Tren ritel Gen Z: 3 wawasan tentang cara mereka berbelanja
Diterbitkan: 2022-04-17Dalam dua tahun terakhir, gelombang anak muda Amerika telah lulus sekolah dan memasuki dunia kerja untuk menghasilkan uang sendiri. Tetapi dunia yang mereka masuki sangat berbeda dari apa pun yang dialami oleh generasi sebelumnya.
Di AS, cara kita menghasilkan dan membelanjakan uang tidak akan pernah kembali ke status quo sebelum pandemi. Namun, bagi banyak Gen Z, normal baru ini hanyalah – normal.
Sangat mudah untuk berasumsi bahwa pengalaman Gen Z akan sejalan dengan milenium, tetapi semakin banyak data yang kami kumpulkan tentang Gen Z, semakin kami menemukan betapa uniknya mereka.
Untuk merek yang ingin memanfaatkan daya beli Gen Z, mengetahui cara berpikir generasi ini adalah kuncinya.
Apa saja perbedaan mengejutkan antara Gen Z dan millennial? Apa yang dicari generasi ini dalam pengalaman ritel? Dan apa artinya ini bagi perdagangan di dunia pasca-Covid?
Jangan hapus ritel fisik
Tidak semua tren naik dan turun seiring bertambahnya usia.
Mari kita mulai dengan hal yang tampak jelas: Gen Z menghabiskan banyak waktu untuk online, jadi pasti mereka juga ingin berbelanja online? Tidak benar.
Gen Z mungkin lebih nyaman online – faktanya, mereka menghabiskan lebih banyak waktu di media sosial daripada generasi lainnya, dan mereka adalah kelompok usia asli digital pertama. Tapi ketika datang ke pengalaman belanja mereka, mereka lebih cenderung memilih pengaturan fisik.
Tentu, mereka mendahului baby boomer dalam hal memesan produk secara online, tetapi mereka tertinggal di belakang milenium dengan selisih yang baik.
Dan semakin muda Gen Z, semakin kecil kemungkinan mereka untuk melakukan perjalanan belanja online.
Produk mengalahkan pengalaman
Fakta bahwa milenium lebih memilih pengalaman membeli daripada produk telah menjadi klise yang terkenal, dan untuk alasan yang bagus, seperti yang ditunjukkan oleh data. Generasi ini telah menghidupkan 'experience economy', yang diperkirakan akan mencapai $12 miliar pada tahun 2023. Namun, sementara generasi milenium berusaha keras untuk mengingat kenangan atas memorabilia, Gen Z tidak mengikutinya.
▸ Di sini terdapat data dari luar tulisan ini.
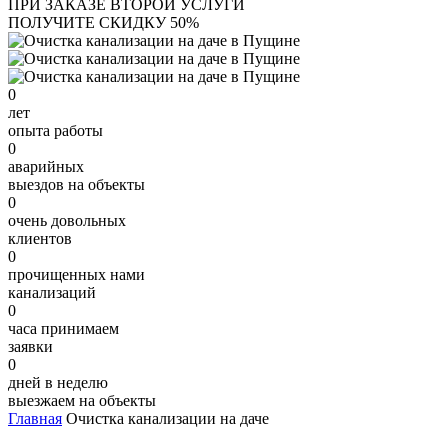
ПРИ ЗАКАЗЕ ВТОРОЙ УСЛУГИ
ПОЛУЧИТЕ СКИДКУ 50%
0
лет
опыта работы
0
аварийных
выездов на объекты
0
очень довольных
клиентов
0
прочищенных нами
канализаций
0
часа принимаем
заявки
0
дней в неделю
выезжаем на объекты
Главная
Очистка канализации на даче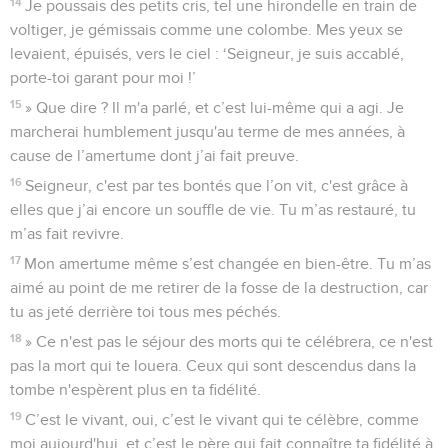
14
Je poussais des petits cris, tel une hirondelle en train de
voltiger, je gémissais comme une colombe. Mes yeux se
levaient, épuisés, vers le ciel : ‘Seigneur, je suis accablé,
porte-toi garant pour moi !’
15
» Que dire ? Il m'a parlé, et c’est lui-même qui a agi. Je
marcherai humblement jusqu'au terme de mes années, à
cause de l’amertume dont j’ai fait preuve.
16
Seigneur, c'est par tes bontés que l’on vit, c'est grâce à
elles que j’ai encore un souffle de vie. Tu m’as restauré, tu
m’as fait revivre.
17
Mon amertume même s’est changée en bien-être. Tu m’as
aimé au point de me retirer de la fosse de la destruction, car
tu as jeté derrière toi tous mes péchés.
18
» Ce n'est pas le séjour des morts qui te célébrera, ce n'est
pas la mort qui te louera. Ceux qui sont descendus dans la
tombe n'espèrent plus en ta fidélité.
19
C’est le vivant, oui, c’est le vivant qui te célèbre, comme
moi aujourd'hui, et c’est le père qui fait connaître ta fidélité à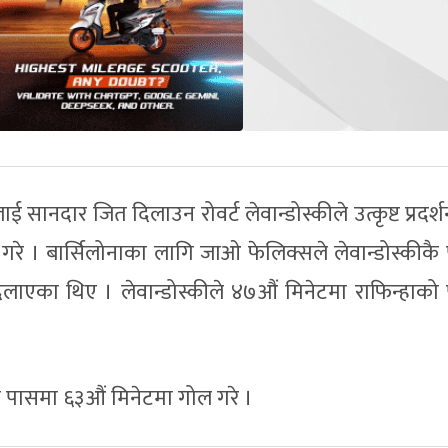
 सानदार जित दिलाउन रोवर्ट लेवान्डोस्कीले उत्कृष्ट प्रदर्श
गरे । बार्सिलोनाका लागि जाओ फेलिक्सले लेवान्डोस्कीकै
दिलाएका थिए । लेवान्डोस्कीले ४७औं मिनेटमा राफिन्हाको
कै पासमा ६३औं मिनेटमा गोल गरे ।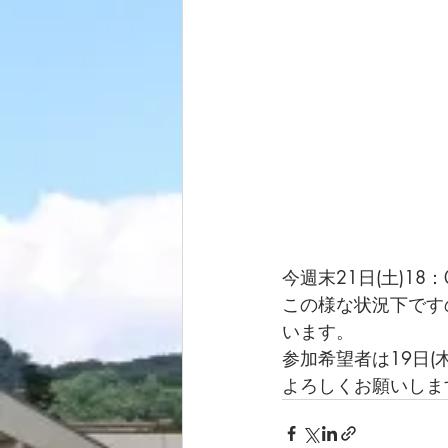
今週末21日(土)1
この様な状況下です
います。
参加希望者は19日
よろしくお願いしま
Gen Z, terutama mereka yang berusia di bawah 20 tahun (banyak di antaranya masih bersekolah), lebih cenderung memilih produk daripada pengalaman, dan mereka adalah generasi kedua yang paling mungkin setelah baby boomer. untuk mengatakan bahwa mereka lebih suka berbelanja di dalam toko daripada online.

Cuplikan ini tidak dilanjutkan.